IraqMiddle EastNorth AmericaQasem Suleimani

Satanic US-led forces withdraw from Iraqi military base near Baghdad

The US-led military coalition, purportedly formed to fight the Daesh Takfiri terrorist group, has officially handed over a military base south of the Iraqi capital Baghdad to the country’s security forces.

“Combined Joint Task Force – Operation Inherent Resolve (CJTF–OIR) turned over its facilities in Besmaya Range Complex to Iraqi security forces, thanks to the successes achieved by the troops in the campaign against ISIS (Daesh),” the official Iraqi News Agency quoted Major General Gerald Strickland, the Deputy Commander-Strategy of CJTF-OIR, as saying in a press release on Saturday.

Strickland said he is “working to re-position his forces inside Iraq,” noting that “these military moves were planned long ago in coordination with the government of Iraq.”

The statement said the coalition was “handing over the seventh site this year to Iraqi security forces, as part of an ongoing partnership between the Iraqi forces and the international coalition against ISIS (Daesh,” praising the crucial role of Iraqi soldiers in the liberation of the strategic northern city of Mosul three years ago.

Besmaya Range Complex, south of Baghdad is handed over from the US-led military coalition to Iraqi security forces during a ceremony, on July 25, 2020. (Photo by Iraq’s Arabic-language al-Sumaria television network)

On Friday afternoon, four Katyusha rockets struck Besmaya base, where Spain had led the training of Iraqi security forces since 2015.

Iraq’s Security Media Cell announced in a statement published on its official Twitter page that one of the projectiles landed on a warehouse, while another hit caravans belonging to the protection regiment of the base.

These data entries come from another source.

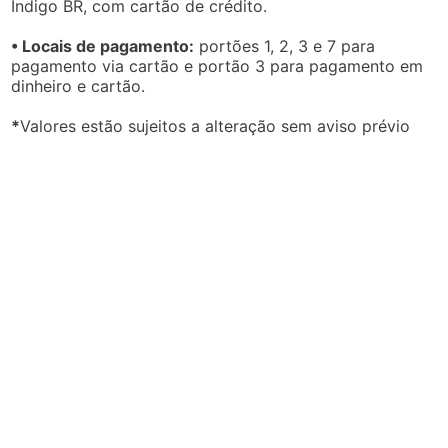
Indigo BR, com cartão de crédito.
• Locais de pagamento:
portões 1, 2, 3 e 7 para
pagamento via cartão e portão 3 para pagamento em
dinheiro e cartão.
*
Valores estão sujeitos a alteração sem aviso prévio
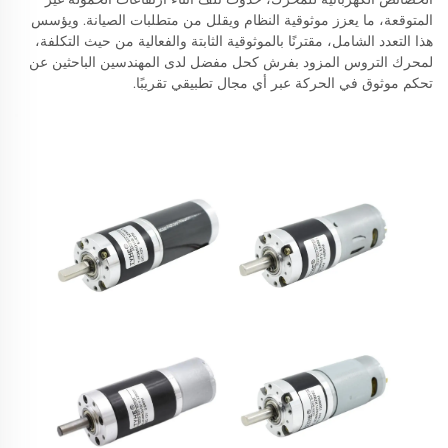
المتوقعة، ما يعزز موثوقية النظام ويقلل من متطلبات الصيانة. ويؤسس
هذا التعدد الشامل، مقترنًا بالموثوقية الثابتة والفعالية من حيث التكلفة،
لمحرك التروس المزود بفرش كحل مفضل لدى المهندسين الباحثين عن
تحكم موثوق في الحركة عبر أي مجال تطبيقي تقريبًا.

The other two rockets fell in an open area. The rockets only caused some material damage, and there was no mention of casualties.

No group claimed immediate responsibility for the rocket attack.

On July 22, a convoy carrying logistical support for American troops was struck by two roadside bombs on the al-Bathaa road in Iraq’s southern province of Dhi Qar.

Turkey’s official Anadolu news agency, citing an unnamed Iraqi security source, reported at the time that the explosive devices had damaged some of the trucks and their consignments.

A week earlier, the Lebanese Arabic-language al-Mayadeen television news network, citing Iraqi tribal sources, reported that an explosion had targeted a US convoy carrying logistic supplies in Iraq’s north-central province of Salahuddin. It was not immediately known if the attack had resulted in any casualties.

The resistance group Ashab al-Kahf later claimed responsibility in a statement, saying, “We confirm the destruction of a large logistical support convoy with its materials in Salahuddin.”

Anti-US sentiment has been running high in Iraq following the assassination of top Iranian anti-terror commander Lieutenant General Qassem Soleimani, the commander of the Quds Force of Iran’s Islamic Revolution Guards Corps and his Iraqi trenchmate Abu Mahdi al-Muhandis, the deputy head of the PMU, and their companions in a US assassination drone airstrike authorized by President Donald Trump near Baghdad International Airport on January 3.

Iraqi lawmakers approved a bill two days later, demanding the withdrawal of all foreign military forces led by the United States from the country.

The US responded to the move by threatening crippling sanctions against the Arab country.